Closed jimmymathews closed 2 years ago
This task was largely blocked by the singularity build workflow and lack of a proper container repository.
By commit 92c300bebe99c160b040db3b638928b2d9f55cab the needed partial migration to Docker is completed. Now singularity images can be pulled from a public Docker Hub repository.
Migration to the Nextflow workflow engine is implemented as of 5399b5b55a63b3d1db5e518f6452314a420ddced and merged into main.
All of the 4 steps described in the issue description have been taken, as well as the additional insinuated step of deprecating the JobGenerators. The classes are still there but they just hold a tiny about of metadata that will shortly be drained into the computational design objects. "Job generation" as a task has been reduced to creating nextflow-consumable manifests of jobs, which has been added as its own CLI script application.
In the end a single static nextflow script is sufficient, a template with a template-filling step is not needed.

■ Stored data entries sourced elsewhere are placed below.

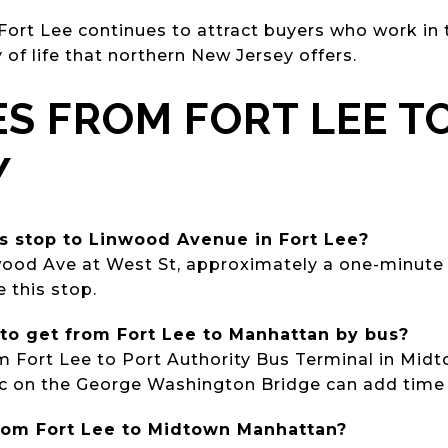
 Fort Lee continues to attract buyers who work in 
y of life that northern New Jersey offers.
ES FROM FORT LEE T
Y
us stop to Linwood Avenue in Fort Lee?
wood Ave at West St, approximately a one-minute 
e this stop.
 to get from Fort Lee to Manhattan by bus?
om Fort Lee to Port Authority Bus Terminal in Mi
ic on the George Washington Bridge can add time
 from Fort Lee to Midtown Manhattan?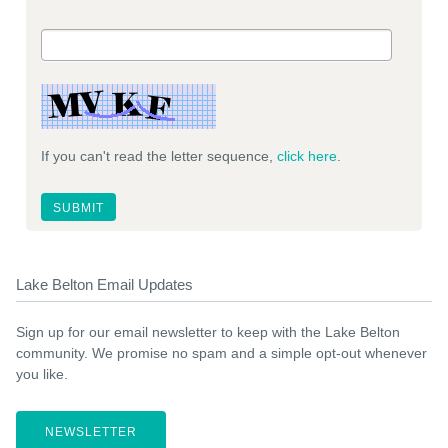
If you can't read the letter sequence,
click here
.
Lake Belton Email Updates
Sign up for our email newsletter to keep with the Lake Belton
community. We promise no spam and a simple opt-out whenever
you like.
NEWSLETTER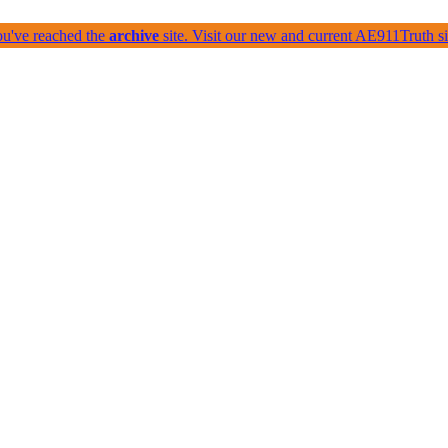
ou've reached the
archive
site. Visit our new and current AE911Truth 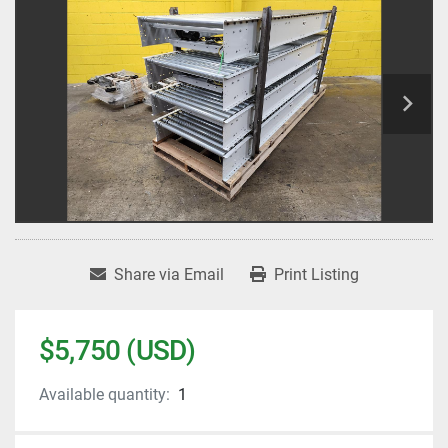
Share via Email
Print Listing
$5,750 (USD)
Available quantity:
1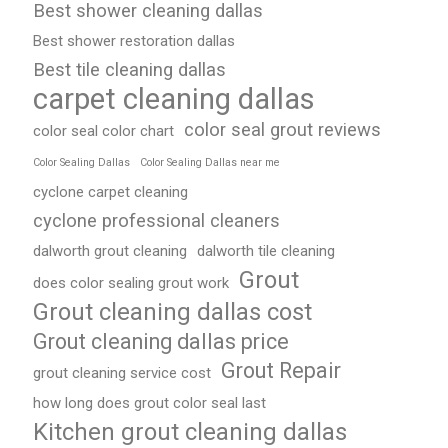
Best shower cleaning dallas
Best shower restoration dallas
Best tile cleaning dallas
carpet cleaning dallas
color seal grout reviews
color seal color chart
Color Sealing Dallas
Color Sealing Dallas near me
cyclone carpet cleaning
cyclone professional cleaners
dalworth grout cleaning
dalworth tile cleaning
Grout
does color sealing grout work
Grout cleaning dallas cost
Grout cleaning dallas price
Grout Repair
grout cleaning service cost
how long does grout color seal last
Kitchen grout cleaning dallas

The JobGenerator business works for LSF but we are starting to encounter maintainability issues already -- it appears that when a large number of jobs are scheduled, especially if they need to access the same large files, the performance suffers considerably.
My latest run of the diffusion + colon has 482 jobs (one per field of view), and only about 40% completed in 4 hours. Using the previous method (using LSF-specific array jobs functionality), all completed, but this was relatively complex and I don't think we should return to it. My intuition is saying it is concurrency issues, i.e. the sort of thing that should be delegated to a proper workflow engine like Nextflow.
This feature is a big chunk of work. Potentially the steps are:
If the modularity of the current design is as robust as I hope it is, then the above steps will be enough and the rest of the codebase does not need to change.